[EDISI IMLEK]
Bagi peranakan Tionghoa di Tangerang, label "Cina Benteng" yang mereka sandang dalah identitas kultural yang membedakan dengan kelompok etnik Tionghoa lainnya di Indonesia.
Penulis:David Kwa, di Jakarta, untuk Majalah Intisari edisi Oktober 2002
---
Intisari hadir di WhatsApp Channel, follow dan dapatkan berita terbaru kami di sini
---
Intisari-Online.com -Seorang petani tampak asyik mengolah sawah, berdampingan dengan seorang rekannya penggembala kerbau. Ketika saya sapa dengan panggilan Ko (bahasa Tionghoa, berarti "kakak laki-laki"), si petani langsung menoleh sembari tersenyum.
Tak lama kemudian saya diajak mampir ke rumahnya untuk sekadar minum. Sebuah rumah khas Tionghoa.
Halaman depannya tampak sudah diperkeras dengan batu bata dan semen, hingga bisa berfungsi sebagai tempat menjemur padi. Di sebuah pojok halaman tergeletak alat tradisional pengurai kulit padi (pesak) dengan beras.
Sedangkan di sebelah kiri rumah kelihatan kandang kerbau. Di dalam gudang yang sekaligus berfungsi sebagai lumbung padi, terpajang penggiling padi tradisional berpenggerak kerbau yang kini sudah digantikan mesin modern.
Lewat sebuah paseban, saya digelandang memasuki rumah yang bagian depannya terbuat dari papan kayu nangka ini. Paseban aslinya hanya ditopang tiang-tiang dan tidak berdinding.
Pemiliknya menambahkan aksesori jeruji, tampaknya demi tindakan pengamanan semata.
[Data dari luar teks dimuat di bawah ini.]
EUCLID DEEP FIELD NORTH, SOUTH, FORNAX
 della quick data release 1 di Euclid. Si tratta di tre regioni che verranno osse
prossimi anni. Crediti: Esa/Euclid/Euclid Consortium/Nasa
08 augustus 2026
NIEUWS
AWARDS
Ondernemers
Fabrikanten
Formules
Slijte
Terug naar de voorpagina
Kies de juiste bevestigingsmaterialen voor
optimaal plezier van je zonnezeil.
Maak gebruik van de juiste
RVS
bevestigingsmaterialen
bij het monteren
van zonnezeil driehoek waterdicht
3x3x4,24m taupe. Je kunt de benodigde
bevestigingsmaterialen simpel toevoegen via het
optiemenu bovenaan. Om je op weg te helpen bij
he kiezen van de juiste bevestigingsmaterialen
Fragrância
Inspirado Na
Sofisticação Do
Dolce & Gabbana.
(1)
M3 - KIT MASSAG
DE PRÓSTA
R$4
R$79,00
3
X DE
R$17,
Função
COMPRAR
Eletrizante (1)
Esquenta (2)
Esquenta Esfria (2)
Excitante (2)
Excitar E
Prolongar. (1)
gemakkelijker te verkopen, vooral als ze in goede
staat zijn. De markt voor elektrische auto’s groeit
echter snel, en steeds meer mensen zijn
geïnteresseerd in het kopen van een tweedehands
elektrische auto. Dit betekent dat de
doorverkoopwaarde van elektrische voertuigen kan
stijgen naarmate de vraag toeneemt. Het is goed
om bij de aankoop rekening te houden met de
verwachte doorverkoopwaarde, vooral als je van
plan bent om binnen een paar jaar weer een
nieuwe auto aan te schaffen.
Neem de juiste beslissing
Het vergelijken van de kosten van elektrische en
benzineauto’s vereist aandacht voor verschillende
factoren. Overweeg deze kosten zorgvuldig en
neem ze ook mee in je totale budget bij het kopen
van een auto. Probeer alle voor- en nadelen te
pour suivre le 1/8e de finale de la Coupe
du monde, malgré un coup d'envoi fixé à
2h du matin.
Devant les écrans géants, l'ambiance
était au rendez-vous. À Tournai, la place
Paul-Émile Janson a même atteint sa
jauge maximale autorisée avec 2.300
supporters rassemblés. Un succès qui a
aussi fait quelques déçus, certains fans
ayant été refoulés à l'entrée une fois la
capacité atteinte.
Di paseban ini pula kadang diparkir traktor pengganti kerja kerbau.
Sejatinya, paseban digunakan untuk pertunjukan gambang keromong dan cokek. Konon, dulu tamu laki-laki yang bukan famili dilarang melewati bagian ini.
Seperti arsitektur rumah Tionghoa umumnya, pintu utama rumah ada di tengah, diapit satu atau dua pasang jendela. Lewat jendela berjeruji kayu inilah dulu anak-anak perawan mengintip wajah calon suami yang datang bersama orang tuanya untuk melamar.
Di kusen atas dan kiri-kanan pintu masih terlihat bekas-bekas tuilian (sajak berpasangan dalam bahasa Tionghoa) di atas kertas merah dengan tinta Cina hitam. Selain beberapa lembar hu (kertas izim) yang berfungsi sebagai penolak bala.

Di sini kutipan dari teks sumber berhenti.